Gedenkstätte Babyn Jar nach dem Angriff, März 2022; Quelle: mucenicul.worldpress.com
Mittlerweile wissen wir, dass die Gedenkstätte in Babyn Jar nur sehr geringfügig beschädigt wurde. Dies sollte jedoch nicht von der Tatsache ablenken, dass die Nähe der Gedenkstätte die russischen Streitkräfte nicht an einem Raketenangriff hinderte, der vermutlich dem nahestehenden Fernsehturm galt. Die größere Bedeutung des vermuteten Raketenangriffs geht allerdings über die Frage hinaus, was das eigentliche Ziel dieses Angriffs war.
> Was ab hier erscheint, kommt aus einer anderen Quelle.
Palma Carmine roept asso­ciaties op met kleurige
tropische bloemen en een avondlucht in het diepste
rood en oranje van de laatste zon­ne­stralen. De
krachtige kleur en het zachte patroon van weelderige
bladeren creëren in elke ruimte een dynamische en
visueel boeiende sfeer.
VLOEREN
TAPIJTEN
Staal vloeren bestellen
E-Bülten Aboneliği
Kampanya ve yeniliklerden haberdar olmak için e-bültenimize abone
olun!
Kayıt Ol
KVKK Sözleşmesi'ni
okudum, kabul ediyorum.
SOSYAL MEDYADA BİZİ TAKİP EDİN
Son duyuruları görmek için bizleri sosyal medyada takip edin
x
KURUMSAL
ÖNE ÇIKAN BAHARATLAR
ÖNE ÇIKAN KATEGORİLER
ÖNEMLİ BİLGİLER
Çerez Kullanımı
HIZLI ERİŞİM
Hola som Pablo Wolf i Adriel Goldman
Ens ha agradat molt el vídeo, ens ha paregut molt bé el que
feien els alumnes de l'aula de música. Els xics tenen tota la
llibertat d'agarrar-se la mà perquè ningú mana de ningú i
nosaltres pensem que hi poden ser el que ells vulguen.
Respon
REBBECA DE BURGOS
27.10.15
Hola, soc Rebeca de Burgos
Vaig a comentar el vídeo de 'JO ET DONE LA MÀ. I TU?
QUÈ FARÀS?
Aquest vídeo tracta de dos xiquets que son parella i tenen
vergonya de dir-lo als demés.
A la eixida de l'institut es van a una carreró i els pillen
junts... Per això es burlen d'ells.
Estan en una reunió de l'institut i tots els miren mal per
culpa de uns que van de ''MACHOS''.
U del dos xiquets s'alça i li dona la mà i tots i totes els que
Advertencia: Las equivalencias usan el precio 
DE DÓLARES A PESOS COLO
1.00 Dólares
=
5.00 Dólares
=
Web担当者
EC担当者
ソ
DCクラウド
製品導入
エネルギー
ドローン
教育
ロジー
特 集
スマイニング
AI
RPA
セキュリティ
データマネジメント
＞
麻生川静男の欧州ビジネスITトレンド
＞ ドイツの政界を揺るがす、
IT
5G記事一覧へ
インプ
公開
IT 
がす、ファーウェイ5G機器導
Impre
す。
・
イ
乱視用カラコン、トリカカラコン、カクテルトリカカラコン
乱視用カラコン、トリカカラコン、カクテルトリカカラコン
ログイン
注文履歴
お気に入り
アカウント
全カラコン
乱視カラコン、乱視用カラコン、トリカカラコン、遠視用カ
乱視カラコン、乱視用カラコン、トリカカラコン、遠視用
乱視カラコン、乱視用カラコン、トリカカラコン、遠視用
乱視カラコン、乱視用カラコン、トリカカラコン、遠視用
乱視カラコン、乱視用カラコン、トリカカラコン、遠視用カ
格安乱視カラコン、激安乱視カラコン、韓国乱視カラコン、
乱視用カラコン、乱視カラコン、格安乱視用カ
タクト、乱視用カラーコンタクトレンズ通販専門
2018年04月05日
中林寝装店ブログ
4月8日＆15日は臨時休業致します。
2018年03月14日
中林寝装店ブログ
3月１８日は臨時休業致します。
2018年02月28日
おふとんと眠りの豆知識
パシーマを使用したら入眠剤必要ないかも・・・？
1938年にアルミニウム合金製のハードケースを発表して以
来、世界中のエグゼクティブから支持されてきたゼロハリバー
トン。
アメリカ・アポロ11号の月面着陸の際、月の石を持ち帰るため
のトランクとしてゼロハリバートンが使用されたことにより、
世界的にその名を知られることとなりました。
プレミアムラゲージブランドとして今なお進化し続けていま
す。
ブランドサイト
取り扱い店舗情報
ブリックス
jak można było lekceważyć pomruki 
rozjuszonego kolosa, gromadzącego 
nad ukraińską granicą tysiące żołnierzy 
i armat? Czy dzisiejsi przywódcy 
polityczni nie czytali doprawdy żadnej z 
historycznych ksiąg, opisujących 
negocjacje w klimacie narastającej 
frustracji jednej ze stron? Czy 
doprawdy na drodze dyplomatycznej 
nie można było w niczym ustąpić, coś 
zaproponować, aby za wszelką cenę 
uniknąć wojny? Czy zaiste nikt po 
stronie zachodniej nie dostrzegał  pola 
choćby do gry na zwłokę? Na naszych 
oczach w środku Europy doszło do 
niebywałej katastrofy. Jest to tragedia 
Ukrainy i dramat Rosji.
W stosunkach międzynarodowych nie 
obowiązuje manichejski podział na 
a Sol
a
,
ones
Im Anschluss an die Berichte verschärfte sich der Krieg der Worte zwischen der Ukraine und Russland zu einem Streit um die Kernfrage des Antisemitismus und eines möglichen Völkermords, wobei Selenskyi – vielleicht in einer ironischen Wendung – versuchte, genau die „kosmopolitische“ Moral anzuwenden, die mit der westlichen Erinnerung an den Holocaust in Verbindung gebracht wird. Er beschwor die Erinnerung an den Holocaust herauf, um ein größeres Bewusstsein für Menschenrechtsverletzungen im Rahmen des russischen Angriffs auf die Ukraine zu schaffen. Dies ist jedoch mehr als nur ein Krieg der Worte, denn die Befürchtungen, dass Putin versuchen könnte, die Ukraine von der Landkarte zu tilgen, sind nicht unbegründet. Putin hat die Existenz einer ukrainischen Identität nie anerkannt. Da er sie mit Faschismus, Verwestlichung, Korruption und Liberalismus in Verbindung bringt, ist zu befürchten, dass jeder Versuch, eine russifizierte Ukraine zu schaffen, mit Repressionen großen Ausmaßes verbunden sein wird. Zumindest ein kultureller Völkermord ist eine reale Möglichkeit.
Übersetzung: Svenja Goltermann und Philipp Sarasin. Eine kürzere Fassung des Artikels erschien am 3. März 2022 in The Conversation.